TASK TO COMPLETE →
Your answer should hold every line of the records below that contains the string "цене".

───── SUPPLIED ENTRIES

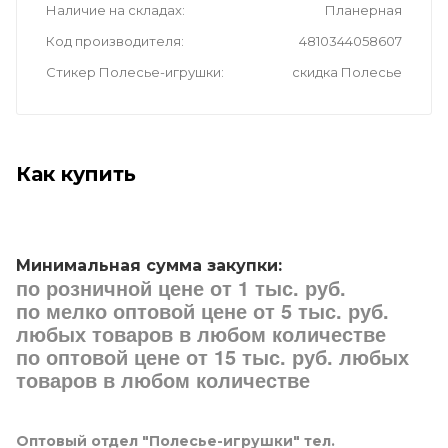
Наличие на складах
Планерная
Код производителя
4810344058607
Стикер Полесье-игрушки
скидка Полесье
Как купить
Минимальная сумма закупки:
по розничной цене от 1 тыс. руб.
по мелко оптовой цене от 5 тыс. руб.
любых товаров в любом количестве
по оптовой цене от 15 тыс. руб. любых
товаров в любом количестве
Оптовый отдел "Полесье-игрушки" тел.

──────────

TASK ANSWER →
по розничной цене от 1 тыс. руб.
по мелко оптовой цене от 5 тыс. руб.
по оптовой цене от 15 тыс. руб. любых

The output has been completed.